Jorge Isaac Anaya, 81, a former Argentine navy chief who was the leading proponent of the past dictatorship’s ill-fated 1982 invasion of the Falkland Islands died Wednesday, his family said.
Anaya was the chief proponent of the failed military campaign to take the remote British-held South Atlantic archipelago, called Las Malvinas by Argentina.
The invasion triggered a 10-week war that claimed hundreds of lives and hastened the end of Argentina’s last dictatorship.
Anaya, junta leader Leopoldo Galtieri and other top officers were prosecuted after the end of the 1976-83 dictatorship for negligence in leading the war.
In 1986, a military tribunal ordered Anaya to serve 14 years in prison and be stripped of rank. He was pardoned in 1990 along with other top former officers by then-President Carlos Menem.
In November 2006, Anaya was summoned back to court to testify before a federal judge probing hundreds of cases of illegal kidnapping and torture at the former Navy Mechanics’ School — the chief clandestine torture center of the former dictatorship.
Authorities said Anaya suffered a heart attack before he was to testify and was rushed to a naval hospital and had remained in declining health since.
Argentina’s Supreme Court in 2005 annulled 1980s amnesty laws, freeing investigators to reopen dozens cases of suspected human-rights abuses dating to military rule. Nearly 13,000 people are reported dead or missing from a seven-year crackdown on dissent known as the Dirty War, while human-rights activists put the toll closer to 30,000.
Sara Misquez, 62, a former president of the Mescalero Apache Tribe in southern New Mexico, died Wednesday in a one-car rollover.
Misquez was alone when her sport utility vehicle veered into the median of U.S. 70, returned to the roadway and rolled east of Tularosa, New Mexico State Police said.

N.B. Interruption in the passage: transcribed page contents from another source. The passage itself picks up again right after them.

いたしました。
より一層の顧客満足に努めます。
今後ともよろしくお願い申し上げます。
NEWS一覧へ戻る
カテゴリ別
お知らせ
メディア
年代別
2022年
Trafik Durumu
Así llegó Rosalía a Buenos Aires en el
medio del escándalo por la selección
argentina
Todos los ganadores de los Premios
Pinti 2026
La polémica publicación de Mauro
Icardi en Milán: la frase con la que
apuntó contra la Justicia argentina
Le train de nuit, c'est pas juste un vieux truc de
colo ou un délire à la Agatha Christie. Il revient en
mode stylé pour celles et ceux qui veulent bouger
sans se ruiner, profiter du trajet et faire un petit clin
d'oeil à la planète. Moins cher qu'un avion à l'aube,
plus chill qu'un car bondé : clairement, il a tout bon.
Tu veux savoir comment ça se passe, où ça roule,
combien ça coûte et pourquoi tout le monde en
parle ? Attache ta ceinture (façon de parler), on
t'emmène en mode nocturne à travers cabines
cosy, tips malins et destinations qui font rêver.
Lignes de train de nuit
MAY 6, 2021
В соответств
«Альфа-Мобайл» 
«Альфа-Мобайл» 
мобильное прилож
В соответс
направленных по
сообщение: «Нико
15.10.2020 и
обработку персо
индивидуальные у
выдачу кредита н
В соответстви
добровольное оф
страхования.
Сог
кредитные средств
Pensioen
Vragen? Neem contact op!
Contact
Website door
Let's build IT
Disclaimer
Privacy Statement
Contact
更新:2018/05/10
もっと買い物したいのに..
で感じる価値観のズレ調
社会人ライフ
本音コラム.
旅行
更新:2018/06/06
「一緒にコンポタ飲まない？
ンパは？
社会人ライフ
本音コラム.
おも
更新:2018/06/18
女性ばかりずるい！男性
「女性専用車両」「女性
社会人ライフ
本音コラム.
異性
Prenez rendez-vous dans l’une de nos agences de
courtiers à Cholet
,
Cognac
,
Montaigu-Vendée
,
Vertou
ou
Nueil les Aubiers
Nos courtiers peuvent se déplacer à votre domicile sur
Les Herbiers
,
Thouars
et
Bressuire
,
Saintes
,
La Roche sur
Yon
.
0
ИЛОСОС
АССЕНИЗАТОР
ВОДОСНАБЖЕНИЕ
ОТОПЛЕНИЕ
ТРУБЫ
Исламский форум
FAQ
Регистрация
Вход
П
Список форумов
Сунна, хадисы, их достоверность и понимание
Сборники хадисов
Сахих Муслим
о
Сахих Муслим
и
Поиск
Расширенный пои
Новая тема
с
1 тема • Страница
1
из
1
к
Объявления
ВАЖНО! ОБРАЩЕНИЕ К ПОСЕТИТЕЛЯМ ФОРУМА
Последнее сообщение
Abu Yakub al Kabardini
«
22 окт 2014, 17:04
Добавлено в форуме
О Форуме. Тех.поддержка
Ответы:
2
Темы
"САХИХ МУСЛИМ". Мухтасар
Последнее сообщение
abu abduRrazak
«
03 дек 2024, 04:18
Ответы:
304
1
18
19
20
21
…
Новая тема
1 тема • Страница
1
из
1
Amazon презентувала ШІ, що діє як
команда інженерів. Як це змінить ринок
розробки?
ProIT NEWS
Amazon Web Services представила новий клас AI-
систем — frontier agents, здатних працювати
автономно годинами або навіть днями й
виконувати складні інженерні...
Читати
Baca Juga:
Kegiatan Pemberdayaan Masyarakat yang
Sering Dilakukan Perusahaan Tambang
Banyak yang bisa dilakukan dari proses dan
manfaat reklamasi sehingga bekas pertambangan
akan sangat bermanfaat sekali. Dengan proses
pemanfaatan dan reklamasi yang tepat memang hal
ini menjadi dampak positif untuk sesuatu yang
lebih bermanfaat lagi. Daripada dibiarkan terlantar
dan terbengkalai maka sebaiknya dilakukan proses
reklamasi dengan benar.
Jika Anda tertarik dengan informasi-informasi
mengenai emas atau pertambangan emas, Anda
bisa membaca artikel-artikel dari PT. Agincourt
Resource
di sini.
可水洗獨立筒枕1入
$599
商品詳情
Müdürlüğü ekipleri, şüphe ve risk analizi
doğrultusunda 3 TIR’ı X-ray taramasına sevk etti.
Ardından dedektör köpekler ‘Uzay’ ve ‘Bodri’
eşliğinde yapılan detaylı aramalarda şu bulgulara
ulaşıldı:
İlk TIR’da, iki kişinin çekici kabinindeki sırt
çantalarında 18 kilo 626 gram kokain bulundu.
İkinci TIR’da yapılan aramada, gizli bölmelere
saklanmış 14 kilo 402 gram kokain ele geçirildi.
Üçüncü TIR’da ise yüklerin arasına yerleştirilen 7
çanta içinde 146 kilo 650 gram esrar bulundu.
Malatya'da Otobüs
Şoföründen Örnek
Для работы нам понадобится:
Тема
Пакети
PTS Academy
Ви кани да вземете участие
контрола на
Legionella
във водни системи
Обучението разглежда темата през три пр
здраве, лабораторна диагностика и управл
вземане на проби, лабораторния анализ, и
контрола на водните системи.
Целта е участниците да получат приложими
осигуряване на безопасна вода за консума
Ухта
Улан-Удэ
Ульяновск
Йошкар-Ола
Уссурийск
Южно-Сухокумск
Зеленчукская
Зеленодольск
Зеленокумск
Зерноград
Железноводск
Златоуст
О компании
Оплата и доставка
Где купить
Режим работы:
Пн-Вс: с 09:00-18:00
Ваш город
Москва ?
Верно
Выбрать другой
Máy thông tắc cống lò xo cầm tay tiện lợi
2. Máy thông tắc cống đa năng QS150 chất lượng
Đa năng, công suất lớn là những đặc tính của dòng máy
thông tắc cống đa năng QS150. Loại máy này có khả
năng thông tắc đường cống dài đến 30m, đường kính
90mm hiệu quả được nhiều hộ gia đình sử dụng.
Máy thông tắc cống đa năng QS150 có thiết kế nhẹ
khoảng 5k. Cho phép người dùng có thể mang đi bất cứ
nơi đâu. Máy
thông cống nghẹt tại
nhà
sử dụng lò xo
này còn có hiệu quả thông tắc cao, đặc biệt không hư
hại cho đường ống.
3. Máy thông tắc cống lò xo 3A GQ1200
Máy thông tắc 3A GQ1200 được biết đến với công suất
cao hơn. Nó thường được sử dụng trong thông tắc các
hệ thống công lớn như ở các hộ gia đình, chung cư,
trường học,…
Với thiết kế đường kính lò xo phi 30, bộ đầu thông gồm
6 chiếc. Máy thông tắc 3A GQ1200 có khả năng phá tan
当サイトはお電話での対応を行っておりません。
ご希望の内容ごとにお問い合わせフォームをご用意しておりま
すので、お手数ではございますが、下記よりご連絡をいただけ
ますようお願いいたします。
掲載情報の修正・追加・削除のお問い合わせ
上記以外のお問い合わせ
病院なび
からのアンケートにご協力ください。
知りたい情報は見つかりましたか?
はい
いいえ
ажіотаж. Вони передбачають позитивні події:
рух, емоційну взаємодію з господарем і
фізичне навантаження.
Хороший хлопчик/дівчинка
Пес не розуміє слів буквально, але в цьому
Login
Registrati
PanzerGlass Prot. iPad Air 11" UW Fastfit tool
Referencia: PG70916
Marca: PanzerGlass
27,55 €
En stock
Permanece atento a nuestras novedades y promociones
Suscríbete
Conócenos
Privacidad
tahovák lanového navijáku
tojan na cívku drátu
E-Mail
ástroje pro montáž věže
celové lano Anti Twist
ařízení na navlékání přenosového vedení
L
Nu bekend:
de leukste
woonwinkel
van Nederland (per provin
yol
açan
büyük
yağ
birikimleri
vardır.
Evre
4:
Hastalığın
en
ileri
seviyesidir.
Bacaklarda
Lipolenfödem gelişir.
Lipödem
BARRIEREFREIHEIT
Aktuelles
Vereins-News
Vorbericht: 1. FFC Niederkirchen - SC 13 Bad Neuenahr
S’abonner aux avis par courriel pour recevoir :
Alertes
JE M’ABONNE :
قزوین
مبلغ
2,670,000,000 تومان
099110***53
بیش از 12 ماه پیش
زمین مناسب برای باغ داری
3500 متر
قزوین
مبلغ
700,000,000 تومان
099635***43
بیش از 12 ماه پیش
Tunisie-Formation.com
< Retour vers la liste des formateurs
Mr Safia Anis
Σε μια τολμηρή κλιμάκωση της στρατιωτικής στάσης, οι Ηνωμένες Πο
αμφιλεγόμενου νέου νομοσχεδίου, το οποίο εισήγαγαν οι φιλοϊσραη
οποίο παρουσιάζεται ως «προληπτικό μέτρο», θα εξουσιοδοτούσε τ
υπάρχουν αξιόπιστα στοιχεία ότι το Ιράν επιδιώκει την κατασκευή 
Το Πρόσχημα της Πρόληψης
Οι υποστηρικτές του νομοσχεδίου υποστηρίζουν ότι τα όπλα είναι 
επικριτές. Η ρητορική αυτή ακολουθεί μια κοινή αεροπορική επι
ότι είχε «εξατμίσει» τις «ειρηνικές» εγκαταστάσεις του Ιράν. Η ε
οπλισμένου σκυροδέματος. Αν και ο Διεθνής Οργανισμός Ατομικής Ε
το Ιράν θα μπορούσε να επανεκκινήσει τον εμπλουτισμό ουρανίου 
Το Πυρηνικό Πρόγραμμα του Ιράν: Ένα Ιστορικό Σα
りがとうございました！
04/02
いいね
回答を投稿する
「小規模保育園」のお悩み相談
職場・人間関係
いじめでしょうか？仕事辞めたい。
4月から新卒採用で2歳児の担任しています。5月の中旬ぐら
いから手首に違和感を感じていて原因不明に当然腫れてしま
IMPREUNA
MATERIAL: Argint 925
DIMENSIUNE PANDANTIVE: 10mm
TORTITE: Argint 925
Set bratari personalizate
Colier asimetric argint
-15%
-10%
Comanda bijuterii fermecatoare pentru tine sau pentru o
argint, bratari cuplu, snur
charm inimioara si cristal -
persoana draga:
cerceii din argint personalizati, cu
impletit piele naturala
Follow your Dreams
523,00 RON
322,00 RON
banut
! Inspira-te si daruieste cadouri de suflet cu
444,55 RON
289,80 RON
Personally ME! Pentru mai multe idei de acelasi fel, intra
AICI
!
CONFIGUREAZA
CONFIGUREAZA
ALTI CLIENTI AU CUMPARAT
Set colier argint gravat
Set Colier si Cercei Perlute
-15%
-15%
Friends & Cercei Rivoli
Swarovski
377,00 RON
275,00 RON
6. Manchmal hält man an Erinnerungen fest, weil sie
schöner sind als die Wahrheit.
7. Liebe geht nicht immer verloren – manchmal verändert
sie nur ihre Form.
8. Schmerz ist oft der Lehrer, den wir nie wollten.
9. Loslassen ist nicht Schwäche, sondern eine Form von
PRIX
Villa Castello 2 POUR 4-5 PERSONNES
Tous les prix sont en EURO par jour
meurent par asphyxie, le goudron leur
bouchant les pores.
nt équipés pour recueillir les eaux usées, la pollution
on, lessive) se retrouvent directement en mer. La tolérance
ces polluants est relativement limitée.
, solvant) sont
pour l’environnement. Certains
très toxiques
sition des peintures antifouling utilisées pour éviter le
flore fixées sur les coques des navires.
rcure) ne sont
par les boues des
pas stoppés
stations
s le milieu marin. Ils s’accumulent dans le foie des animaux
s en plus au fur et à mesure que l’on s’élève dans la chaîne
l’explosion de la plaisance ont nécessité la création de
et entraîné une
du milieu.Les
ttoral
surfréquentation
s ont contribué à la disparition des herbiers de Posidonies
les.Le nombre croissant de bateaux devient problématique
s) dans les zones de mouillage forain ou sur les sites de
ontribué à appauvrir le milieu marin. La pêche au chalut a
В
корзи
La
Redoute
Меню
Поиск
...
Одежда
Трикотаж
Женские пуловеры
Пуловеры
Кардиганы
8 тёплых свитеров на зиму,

Misquez was wearing a seat belt, and no liquor was involved in the crash, police said.
Misquez was appointed president of the tribe following the Tribal Council’s May 1999 ouster of Paul Ortega after he served six months as president. She won the presidency in an August 1999 special election.
She was a graduate of Haskell Indian Junior College in Lawrence, Kan., with a degree in business. She had served as the tribe’s administrator, as a council member and as tribal secretary.